Cet écrivain américain est, de loin, le meilleur de son pays. Son dernier roman, Exit le fantôme(3), est un des plus réussis. Roth, tout en racontant ses histoires, toujours dérangeantes et subtiles, a l’art de glisser, ici et là, son diagnostic sur la décadence de son temps. Ainsi cette lettre envoyée par un de ses personnages au Times : « Il fut un temps où les gens intelligents se servaient de la littérature pour réfléchir. Ce temps ne sera bientôt plus. Pendant les années de la guerre froide, en Union soviétique et dans ses satellites d’Europe de l’Est, ce furent les écrivains dignes de ce nom qui furent proscrits ; aujourd’hui en Amérique, c’est la littérature qui est proscrite, comme capable d’exercer une influence effective sur la façon qu’on a d’appréhender la vie.
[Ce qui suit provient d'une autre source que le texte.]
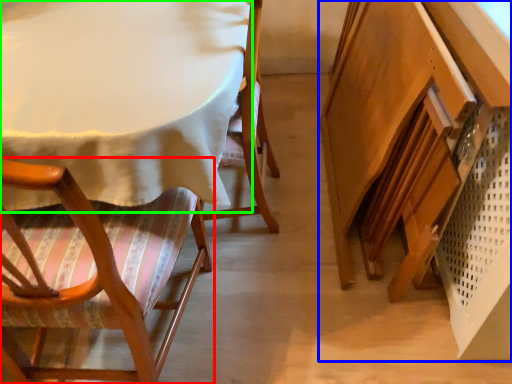 Question: Estimate the real-world distances between objects in this image. Which object is farther from chair (highlighted by a red box), vanity (highlighted by a blue box) or table (highlighted by a green box)?

Choices:
 (A) vanity
 (B) table

Answer: (A)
L’utilisation qu’on fait couramment de nos jours dans les pages culturelles des journaux éclairés et dans les facultés des lettres est tellement en contradiction avec les objectifs de la création littéraire, aussi bien qu’avec les bienfaits que peut offrir la littérature à un lecteur dépourvu de préjugés, que mieux vaudrait que la littérature cesse désormais de jouer le moindre rôle dans la société. »

Suit une critique implacable des pages culturelles du Times et de leur « charabia » réducteur. Le personnage de Roth va jusqu’à préconiser d’interdire toute discussion publique sur la littérature dans les journaux, les magazines et les revues spécialisées, ainsi que son enseignement. « Je mettrais sous surveillance les libraires pour vérifier qu’aucun vendeur ne parle de livres, et que les clients n’osent pas se parler entre eux. Je laisserais les lecteurs seuls avec les livres, pour qu’ils puissent en faire ce qu’ils veulent en toute liberté. » Tout en ayant beaucoup de succès, Roth sait de quoi il parle.

(1) Valéry Giscard d’Estaing, La Princesse et le Président. Editions de Fallois.
(2) Lautréamont, Œuvres complètes. Nouvelle édition établie par Jean-Luc Steinmetz. Gallimard, coll. « 
Bibliothèque de la Pléiade » n° 218, 848 p. 39 €.
(3) Philip Roth, Exit le fantôme. Editions Gallimard. Traduction Marie-Claire
Pasquier.  

Philippe Sollers,
Mon journal du mois
Le Journal du dimanche n° 3272 du dimanche 27 septembre 2009.